Dick Waterman, Promoter and Photographer of the Blues, Dies at 88
Dick Waterman, a beacon in the world of blues who as a promoter, talent manager and photographer helped revive the careers of a generation of storied purveyors of that bedrock American art form while lyrically documenting their journeys with his camera, died on Jan. 26 in Oxford, Miss. He was 88.
His niece Theodora Saal said the cause was heart failure. A native of Massachusetts, he had lived in Oxford for nearly four decades.
Through his company, Avalon Productions, which was considered the first management and booking agency devoted primarily to Black blues artists, Mr. Waterman provided overdue exposure — and income — to early blues luminaries like Mississippi John Hurt, Son House and Skip James.

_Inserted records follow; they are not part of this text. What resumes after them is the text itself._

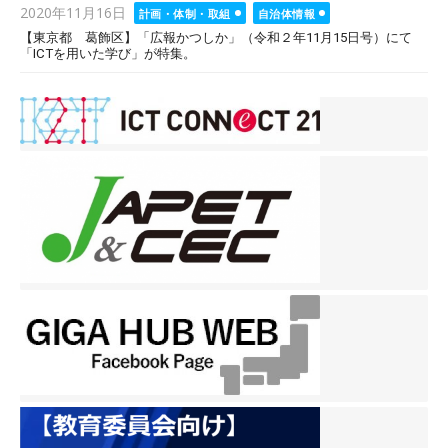
Posted
2020年11月16日
計画・体制・取組
自治体情報
on
【東京都 葛飾区】「広報かつしか」（令和２年11月15日号）にて
「ICTを用いた学び」が特集。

He also shepherded the careers of a younger blues cohort, including Buddy Guy and Otis Rush, as well as one young white artist, the singer-songwriter and future Grammy Award winner Bonnie Raitt.
“Dick Waterman just may be the most knowledgeable man on the history of blues,” the music writer Don Wilcock wrote in 2019 on the website American Blues Scene. Mr. Waterman, he added, “sought out the originators of the genre, pulled them out of ‘retirement’ and presented them to a folk audience that to that point considered blues to be a footnote in the American musical history.”